■ Exercise aim: Copy each line that includes the string "user" from the material into your answer.

■ ■ ■ ■ ■

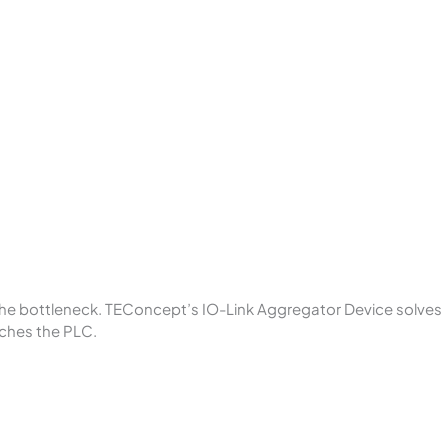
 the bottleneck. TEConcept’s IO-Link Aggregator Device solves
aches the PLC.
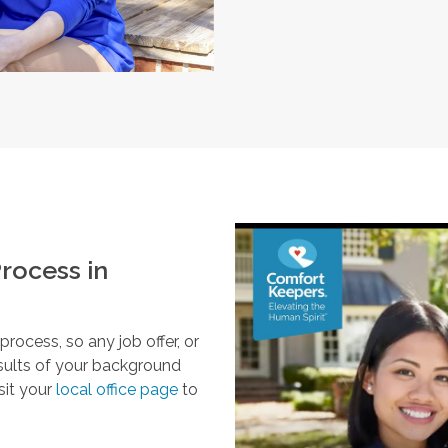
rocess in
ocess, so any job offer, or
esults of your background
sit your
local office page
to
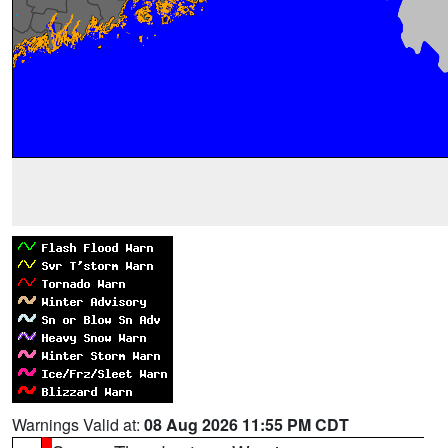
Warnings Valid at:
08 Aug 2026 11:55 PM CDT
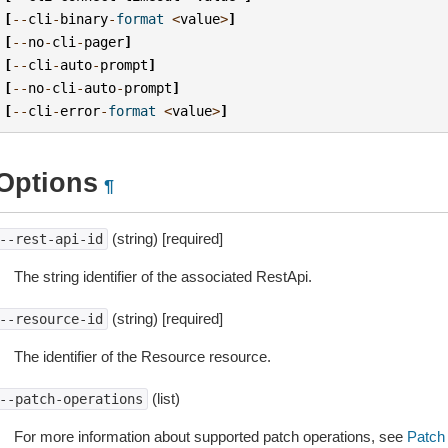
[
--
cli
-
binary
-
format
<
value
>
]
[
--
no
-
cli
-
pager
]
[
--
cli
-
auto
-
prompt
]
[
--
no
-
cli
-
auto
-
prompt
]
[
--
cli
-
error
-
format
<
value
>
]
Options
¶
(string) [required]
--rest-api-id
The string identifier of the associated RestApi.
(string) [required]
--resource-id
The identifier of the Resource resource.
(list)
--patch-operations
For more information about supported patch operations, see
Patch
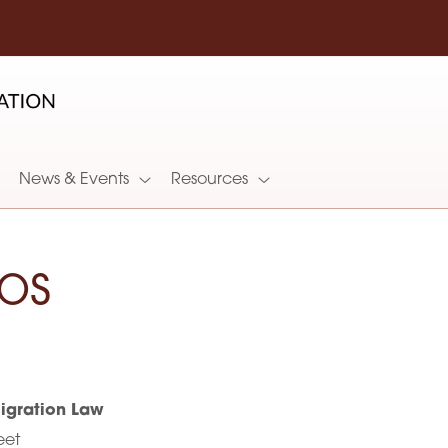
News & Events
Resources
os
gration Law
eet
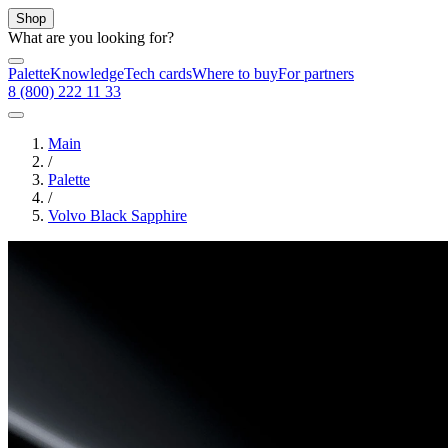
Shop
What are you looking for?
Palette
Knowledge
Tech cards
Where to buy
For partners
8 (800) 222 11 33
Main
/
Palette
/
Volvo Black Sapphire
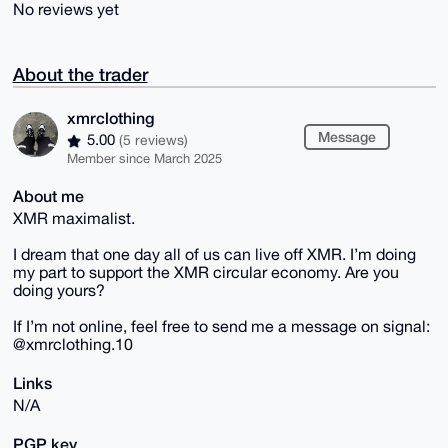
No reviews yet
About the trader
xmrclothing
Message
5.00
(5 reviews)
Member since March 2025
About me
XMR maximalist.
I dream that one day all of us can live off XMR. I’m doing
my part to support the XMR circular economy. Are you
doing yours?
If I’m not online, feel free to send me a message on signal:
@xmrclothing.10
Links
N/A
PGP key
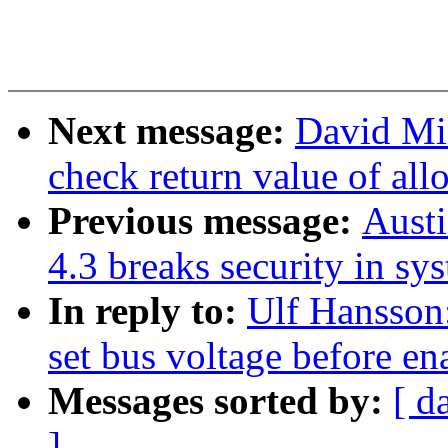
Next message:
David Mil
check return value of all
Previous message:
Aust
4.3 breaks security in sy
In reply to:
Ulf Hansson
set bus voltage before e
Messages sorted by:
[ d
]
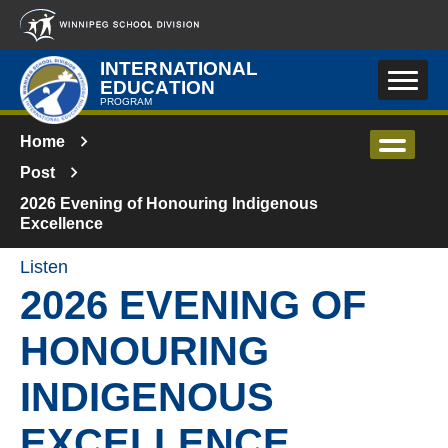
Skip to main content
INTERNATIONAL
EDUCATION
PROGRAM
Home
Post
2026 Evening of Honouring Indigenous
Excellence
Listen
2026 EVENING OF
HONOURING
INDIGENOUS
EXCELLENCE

■ ■ ■ ■ ■

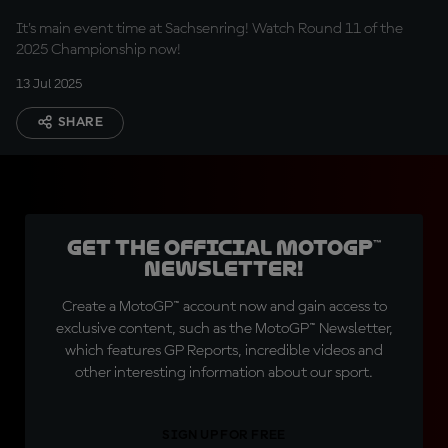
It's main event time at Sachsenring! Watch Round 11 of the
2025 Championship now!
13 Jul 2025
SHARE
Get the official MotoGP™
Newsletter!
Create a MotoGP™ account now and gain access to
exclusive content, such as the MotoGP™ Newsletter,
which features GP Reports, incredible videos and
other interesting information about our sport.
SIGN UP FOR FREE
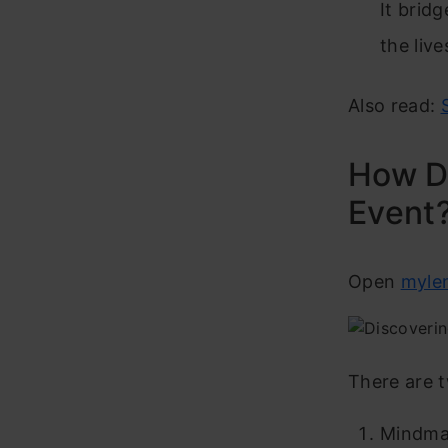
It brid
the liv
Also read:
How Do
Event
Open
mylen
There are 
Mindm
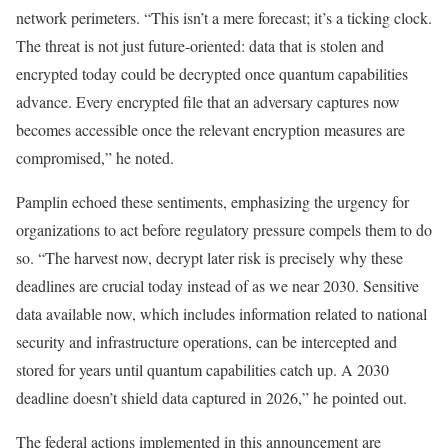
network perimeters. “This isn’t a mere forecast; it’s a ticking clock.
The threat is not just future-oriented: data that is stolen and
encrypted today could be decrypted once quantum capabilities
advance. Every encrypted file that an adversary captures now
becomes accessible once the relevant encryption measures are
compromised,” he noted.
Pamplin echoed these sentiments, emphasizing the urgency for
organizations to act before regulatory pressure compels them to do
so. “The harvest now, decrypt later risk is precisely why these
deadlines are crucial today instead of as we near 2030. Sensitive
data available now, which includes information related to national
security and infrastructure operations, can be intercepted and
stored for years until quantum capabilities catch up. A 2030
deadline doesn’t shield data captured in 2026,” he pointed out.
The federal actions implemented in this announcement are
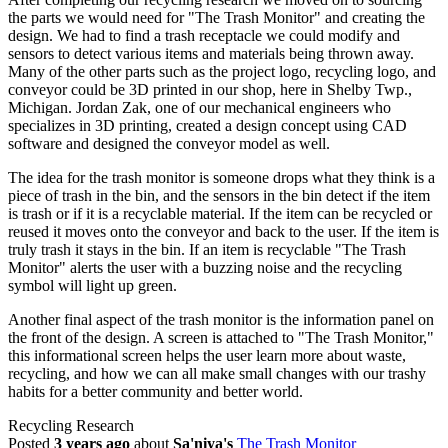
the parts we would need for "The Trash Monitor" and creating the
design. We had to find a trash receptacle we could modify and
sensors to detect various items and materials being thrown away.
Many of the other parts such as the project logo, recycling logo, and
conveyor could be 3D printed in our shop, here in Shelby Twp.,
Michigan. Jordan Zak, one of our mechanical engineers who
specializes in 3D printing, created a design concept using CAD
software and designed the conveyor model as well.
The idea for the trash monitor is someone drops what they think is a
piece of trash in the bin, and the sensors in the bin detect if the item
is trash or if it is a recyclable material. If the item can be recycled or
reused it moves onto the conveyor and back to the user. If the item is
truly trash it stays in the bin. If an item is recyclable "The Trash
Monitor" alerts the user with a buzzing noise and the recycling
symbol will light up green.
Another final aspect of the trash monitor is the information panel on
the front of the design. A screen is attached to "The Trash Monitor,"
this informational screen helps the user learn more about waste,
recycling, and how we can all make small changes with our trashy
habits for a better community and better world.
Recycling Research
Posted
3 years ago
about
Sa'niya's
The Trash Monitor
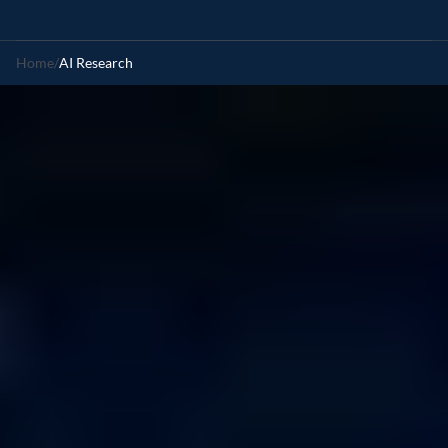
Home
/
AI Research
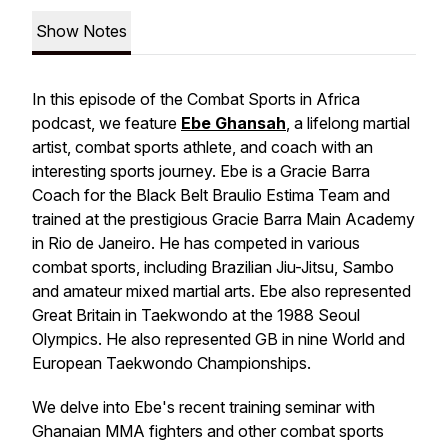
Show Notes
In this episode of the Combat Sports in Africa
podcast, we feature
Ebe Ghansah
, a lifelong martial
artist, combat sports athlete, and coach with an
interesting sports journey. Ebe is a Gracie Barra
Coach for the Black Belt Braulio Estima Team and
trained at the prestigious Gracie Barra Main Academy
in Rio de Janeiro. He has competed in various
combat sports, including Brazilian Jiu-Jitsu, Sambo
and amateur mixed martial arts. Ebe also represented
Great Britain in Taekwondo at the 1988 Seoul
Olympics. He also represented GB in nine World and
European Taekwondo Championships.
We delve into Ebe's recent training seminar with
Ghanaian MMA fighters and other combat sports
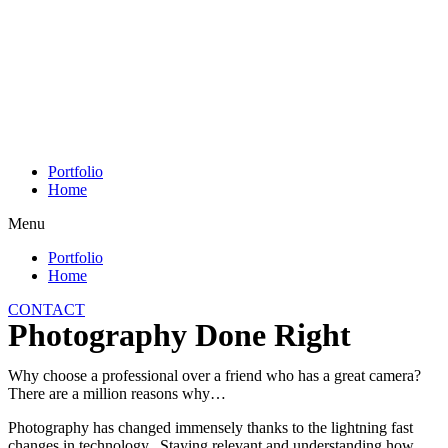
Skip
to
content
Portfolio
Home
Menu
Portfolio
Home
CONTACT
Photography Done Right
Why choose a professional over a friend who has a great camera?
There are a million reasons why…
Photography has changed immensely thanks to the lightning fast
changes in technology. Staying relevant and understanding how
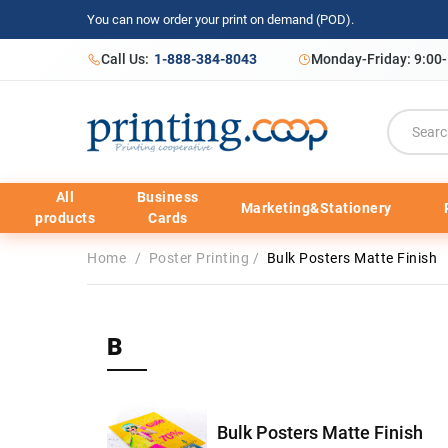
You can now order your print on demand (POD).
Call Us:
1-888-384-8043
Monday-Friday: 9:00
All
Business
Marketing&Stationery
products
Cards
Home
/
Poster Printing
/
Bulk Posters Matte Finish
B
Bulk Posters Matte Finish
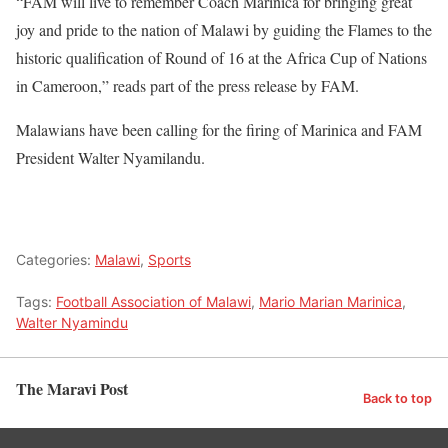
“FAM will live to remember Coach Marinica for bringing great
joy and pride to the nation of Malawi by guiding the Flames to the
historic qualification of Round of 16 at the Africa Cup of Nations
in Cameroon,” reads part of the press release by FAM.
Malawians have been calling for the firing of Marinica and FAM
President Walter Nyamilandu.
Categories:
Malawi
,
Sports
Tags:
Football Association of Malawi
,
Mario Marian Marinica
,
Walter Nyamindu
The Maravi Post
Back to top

■ ■ ■ ■ ■

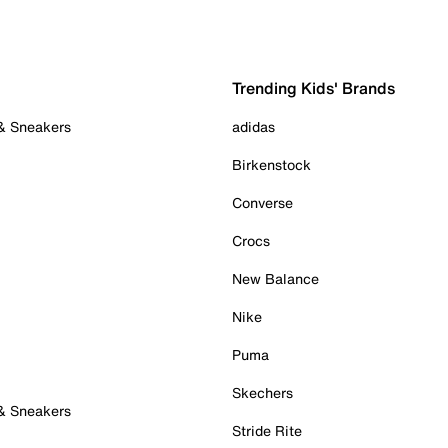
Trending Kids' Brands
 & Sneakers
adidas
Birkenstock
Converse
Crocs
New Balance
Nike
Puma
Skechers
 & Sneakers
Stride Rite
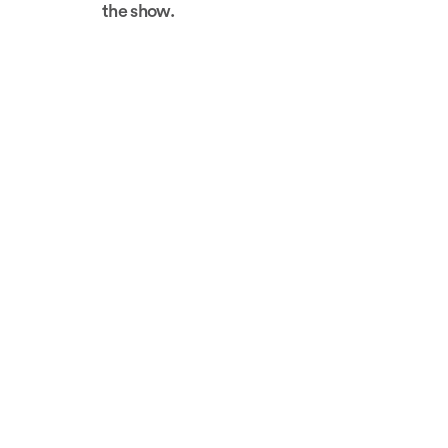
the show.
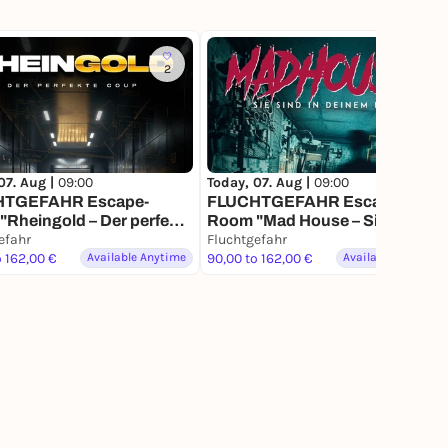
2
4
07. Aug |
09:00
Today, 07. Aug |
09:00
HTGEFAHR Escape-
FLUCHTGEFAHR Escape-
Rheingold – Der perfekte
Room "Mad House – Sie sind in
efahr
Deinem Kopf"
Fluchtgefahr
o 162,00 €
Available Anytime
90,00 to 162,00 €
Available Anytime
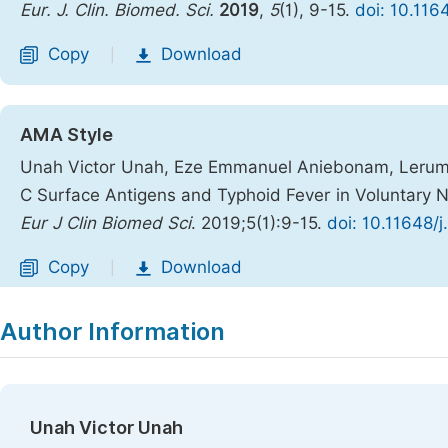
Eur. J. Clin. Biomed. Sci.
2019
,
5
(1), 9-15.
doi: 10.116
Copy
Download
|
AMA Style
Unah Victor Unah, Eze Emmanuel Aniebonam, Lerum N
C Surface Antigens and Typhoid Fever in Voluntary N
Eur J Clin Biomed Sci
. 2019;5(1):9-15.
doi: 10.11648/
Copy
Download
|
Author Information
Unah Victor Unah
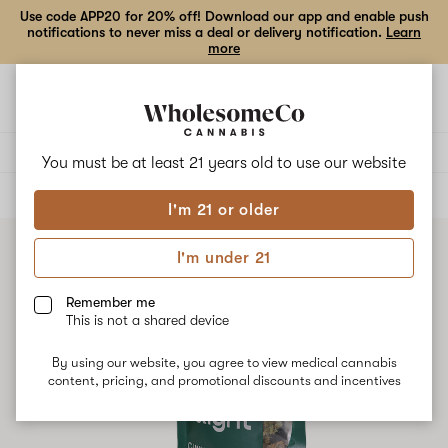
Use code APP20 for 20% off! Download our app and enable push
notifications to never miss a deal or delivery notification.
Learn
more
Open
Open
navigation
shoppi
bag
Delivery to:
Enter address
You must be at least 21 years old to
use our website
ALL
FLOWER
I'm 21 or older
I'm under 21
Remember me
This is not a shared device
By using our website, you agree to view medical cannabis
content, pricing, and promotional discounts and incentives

■ ■ ■ ■ ■

■ Output for this task:
reused it moves onto the conveyor and back to the user. If the item is
Monitor" alerts the user with a buzzing noise and the recycling
this informational screen helps the user learn more about waste,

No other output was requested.